Now the group has been inspired by a competition that Strada Art Supplies offers for painting or sketching every January to win one of five easels. They added their own commitment to a local charity helping women at risk, Open Door Outreach.
The women post their art on Instagram daily at prices between $ 25 and $ 50 – well below what some of their artwork typically charge – and many of the pieces were snapped up quickly.
“Advocate and encourage one another”
Painting outside in stormy January weather is a challenge in itself, say the artists.
“These women helped me become a better artist and gave me deep encouragement,” says LiliAnne Webster. (LiliAnne Webster)
For one thing, Wooldridge had to take refuge in her car a few times to paint, noting that rain and watercolors don’t really mix.
Jabbour said the voice in her head reminds her every day to paint faster, not limit herself to details, and have fun – after all, the work should be quick studies, not masterpieces.
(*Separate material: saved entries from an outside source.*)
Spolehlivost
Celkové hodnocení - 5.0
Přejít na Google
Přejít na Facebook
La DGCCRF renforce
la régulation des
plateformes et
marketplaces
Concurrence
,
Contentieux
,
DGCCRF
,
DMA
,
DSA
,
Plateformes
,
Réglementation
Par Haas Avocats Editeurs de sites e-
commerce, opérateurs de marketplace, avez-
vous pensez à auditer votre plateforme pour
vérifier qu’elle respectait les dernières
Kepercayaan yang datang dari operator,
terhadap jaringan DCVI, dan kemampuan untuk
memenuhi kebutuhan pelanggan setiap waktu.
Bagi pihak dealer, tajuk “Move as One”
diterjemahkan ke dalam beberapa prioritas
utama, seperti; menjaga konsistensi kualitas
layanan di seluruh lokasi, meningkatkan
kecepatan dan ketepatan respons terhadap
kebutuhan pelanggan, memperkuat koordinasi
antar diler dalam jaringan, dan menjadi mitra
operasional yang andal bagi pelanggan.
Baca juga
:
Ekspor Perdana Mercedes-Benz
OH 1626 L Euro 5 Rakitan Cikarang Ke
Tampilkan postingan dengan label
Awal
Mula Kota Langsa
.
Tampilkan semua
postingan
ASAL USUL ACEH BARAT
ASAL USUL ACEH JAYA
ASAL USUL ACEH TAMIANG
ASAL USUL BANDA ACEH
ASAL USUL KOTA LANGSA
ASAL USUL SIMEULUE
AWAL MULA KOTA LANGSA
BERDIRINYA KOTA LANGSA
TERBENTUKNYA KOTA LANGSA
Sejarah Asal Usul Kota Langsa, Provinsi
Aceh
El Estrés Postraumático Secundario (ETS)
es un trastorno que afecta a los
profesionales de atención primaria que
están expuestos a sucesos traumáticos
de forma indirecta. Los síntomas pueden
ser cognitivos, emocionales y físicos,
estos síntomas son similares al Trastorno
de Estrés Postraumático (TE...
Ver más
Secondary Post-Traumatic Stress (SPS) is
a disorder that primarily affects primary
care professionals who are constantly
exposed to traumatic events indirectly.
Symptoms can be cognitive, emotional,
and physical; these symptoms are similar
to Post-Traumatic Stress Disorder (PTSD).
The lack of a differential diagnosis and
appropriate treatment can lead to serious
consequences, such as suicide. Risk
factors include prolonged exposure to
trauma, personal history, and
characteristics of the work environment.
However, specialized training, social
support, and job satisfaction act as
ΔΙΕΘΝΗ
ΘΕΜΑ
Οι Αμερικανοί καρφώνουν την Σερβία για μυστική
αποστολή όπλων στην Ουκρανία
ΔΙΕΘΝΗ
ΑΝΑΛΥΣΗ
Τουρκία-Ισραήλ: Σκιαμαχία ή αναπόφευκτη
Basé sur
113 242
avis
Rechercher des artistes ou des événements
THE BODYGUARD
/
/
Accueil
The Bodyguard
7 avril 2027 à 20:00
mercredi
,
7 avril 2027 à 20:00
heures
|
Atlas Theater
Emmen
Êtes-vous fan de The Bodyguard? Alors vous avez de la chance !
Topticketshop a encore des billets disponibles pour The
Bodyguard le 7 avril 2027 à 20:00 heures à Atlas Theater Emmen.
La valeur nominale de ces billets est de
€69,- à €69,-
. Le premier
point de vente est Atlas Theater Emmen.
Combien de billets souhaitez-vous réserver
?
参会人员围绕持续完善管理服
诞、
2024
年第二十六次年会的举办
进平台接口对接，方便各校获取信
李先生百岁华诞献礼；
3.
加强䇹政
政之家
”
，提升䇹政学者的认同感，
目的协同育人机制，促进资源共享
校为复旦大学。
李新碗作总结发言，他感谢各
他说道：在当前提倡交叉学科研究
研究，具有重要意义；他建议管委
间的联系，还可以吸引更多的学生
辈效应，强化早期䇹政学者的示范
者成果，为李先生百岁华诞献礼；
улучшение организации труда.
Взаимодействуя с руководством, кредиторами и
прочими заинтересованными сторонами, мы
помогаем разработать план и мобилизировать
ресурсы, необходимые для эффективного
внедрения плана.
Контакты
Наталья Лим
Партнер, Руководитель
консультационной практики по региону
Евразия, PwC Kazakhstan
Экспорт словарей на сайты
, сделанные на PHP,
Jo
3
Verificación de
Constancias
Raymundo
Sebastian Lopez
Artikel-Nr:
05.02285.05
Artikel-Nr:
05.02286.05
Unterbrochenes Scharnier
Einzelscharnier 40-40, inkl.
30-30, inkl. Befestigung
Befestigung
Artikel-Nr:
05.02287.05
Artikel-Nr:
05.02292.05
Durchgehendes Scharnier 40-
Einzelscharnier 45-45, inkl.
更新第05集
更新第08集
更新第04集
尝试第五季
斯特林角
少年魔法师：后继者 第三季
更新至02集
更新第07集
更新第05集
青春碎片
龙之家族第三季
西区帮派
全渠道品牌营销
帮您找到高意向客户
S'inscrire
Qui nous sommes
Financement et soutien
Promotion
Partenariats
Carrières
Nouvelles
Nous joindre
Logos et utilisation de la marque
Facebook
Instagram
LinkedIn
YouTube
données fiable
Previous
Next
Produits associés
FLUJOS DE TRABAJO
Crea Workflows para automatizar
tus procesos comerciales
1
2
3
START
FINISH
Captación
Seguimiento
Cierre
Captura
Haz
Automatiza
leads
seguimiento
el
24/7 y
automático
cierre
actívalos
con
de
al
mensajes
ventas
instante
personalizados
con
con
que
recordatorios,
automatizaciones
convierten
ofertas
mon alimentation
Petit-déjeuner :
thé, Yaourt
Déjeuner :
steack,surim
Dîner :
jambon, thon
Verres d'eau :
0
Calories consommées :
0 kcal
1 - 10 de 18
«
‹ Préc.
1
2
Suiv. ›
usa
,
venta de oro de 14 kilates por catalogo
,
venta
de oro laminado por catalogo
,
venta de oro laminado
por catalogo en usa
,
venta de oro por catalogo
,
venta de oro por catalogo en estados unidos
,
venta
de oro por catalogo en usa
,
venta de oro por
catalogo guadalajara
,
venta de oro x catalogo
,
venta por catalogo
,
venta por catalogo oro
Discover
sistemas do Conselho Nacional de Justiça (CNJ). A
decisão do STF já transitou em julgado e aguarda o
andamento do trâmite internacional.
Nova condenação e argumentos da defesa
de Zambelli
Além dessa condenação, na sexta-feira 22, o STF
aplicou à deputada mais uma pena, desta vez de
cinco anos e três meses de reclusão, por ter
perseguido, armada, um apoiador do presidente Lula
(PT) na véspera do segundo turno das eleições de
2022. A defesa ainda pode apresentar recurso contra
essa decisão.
Lingley said she found the obligation to paint every day in January “exciting and challenging” although she was less inclined to work outside.
“I’m always looking around the house to see what I can try next, what could be fun and interesting,” she said.
The group plans to keep their physically aloof gatherings throughout winter, banding together for camaraderie, getting out of the house and taking care of each other artistically during the pandemic.
“We all learn from each other all the time – this is the best group of women. We stand up and encourage each other. I’m a better artist because of them,” said Wooldridge.
Does that sound inspiring to you? The best day ever says there is always room for more – two meters apart, of course.